When all your data fits on a single drive, the strategy is easy. A primary drive for your active library. A secondary drive for the backup that stays at home. And a third drive to make a backup that lives somewhere else, such as your safe deposit box. Easy. Clean. Simple. If you fall into this category, count your lucky stars. The only reason to read onward is for entertainment value.

When you exceed the amount of data you can comfortably put on a single disk, it all gets way too complicated. Quickly. And it’s not like you can jam 2TB of data on a 2TB disk. No no no no nooooo. You really don’t want to run a filesystem more than 75-80% full. So, really, you have to bite the bullet at 1.5TB if you’re using 2TB disks.

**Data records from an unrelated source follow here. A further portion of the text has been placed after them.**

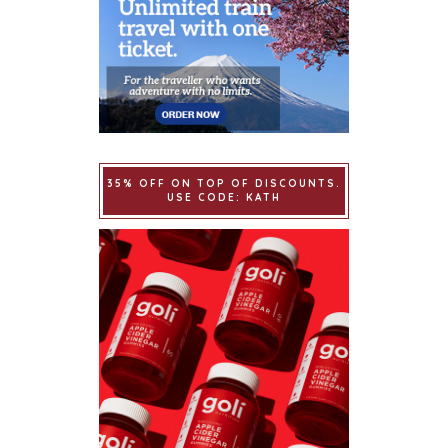
35% OFF ON TOP OF DISCOUNTS.
USE CODE: KATH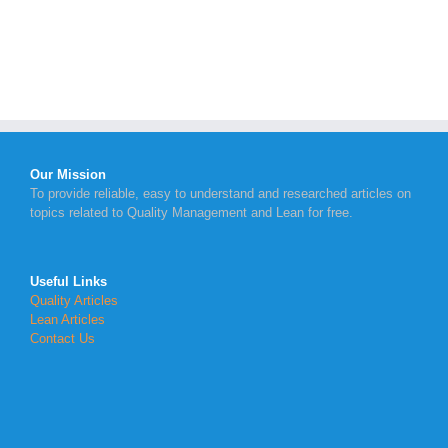
Our Mission
To provide reliable, easy to understand and researched articles on
topics related to Quality Management and Lean for free.
Useful Links
Quality Articles
Lean Articles
Contact Us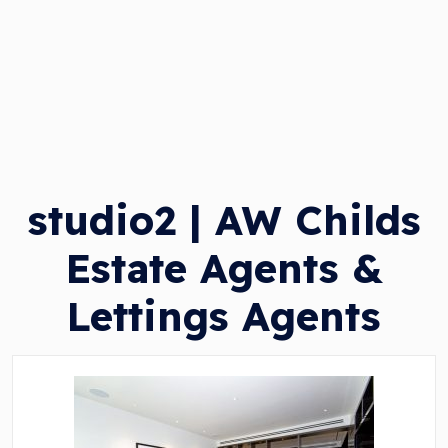
studio2 | AW Childs
Estate Agents &
Lettings Agents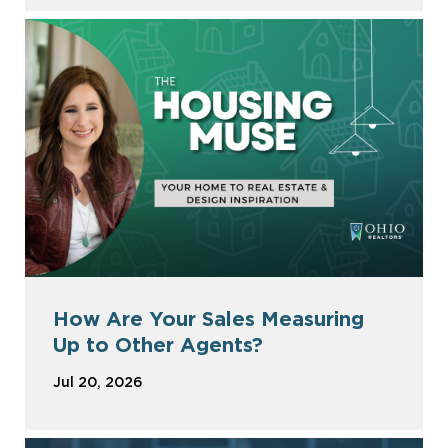
How Are Your Sales Measuring
Up to Other Agents?
Jul 20, 2026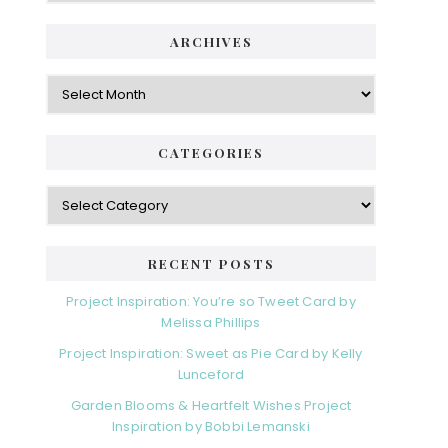
ARCHIVES
Archives
CATEGORIES
Categories
RECENT POSTS
Project Inspiration: You’re so Tweet Card by
Melissa Phillips
Project Inspiration: Sweet as Pie Card by Kelly
Lunceford
Garden Blooms & Heartfelt Wishes Project
Inspiration by Bobbi Lemanski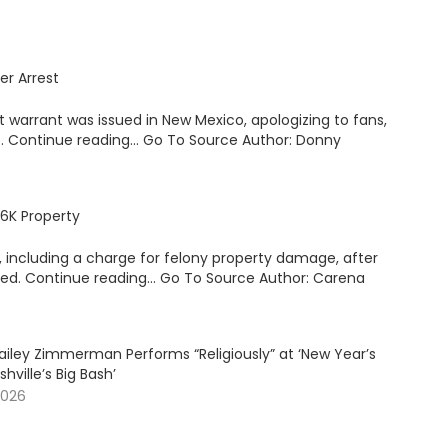
er Arrest
 warrant was issued in New Mexico, apologizing to fans,
o. Continue reading… Go To Source Author: Donny
6K Property
ncluding a charge for felony property damage, after
ated. Continue reading… Go To Source Author: Carena
ailey Zimmerman Performs “Religiously” at ‘New Year’s
shville’s Big Bash’
2026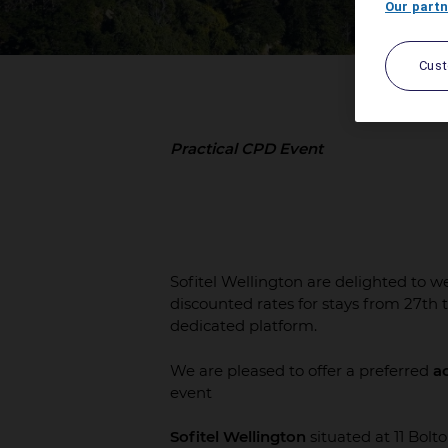
Our partn
Cus
Practical CPD Event
Sofitel Wellington are delighted to 
discounted rates for stays from 27th 
dedicated platform.
We are pleased to offer a preferred
a
event
Sofitel Wellington
situated at 11 Bolto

A few years ago, when I exceeded what I could comfortably put on a 750GB hard drive (the biggest that you could reasonable get your mitts on at the time), I decided to stay away from anything too terribly complex and to continue on the same basic idea. Times two. Everything before 2006 on one drive, everything after on another. That meant two onsite and two offsite backup drives. A bit bulky, but not too bad. It seemed like it would be fairly simple to linearly scale this approach.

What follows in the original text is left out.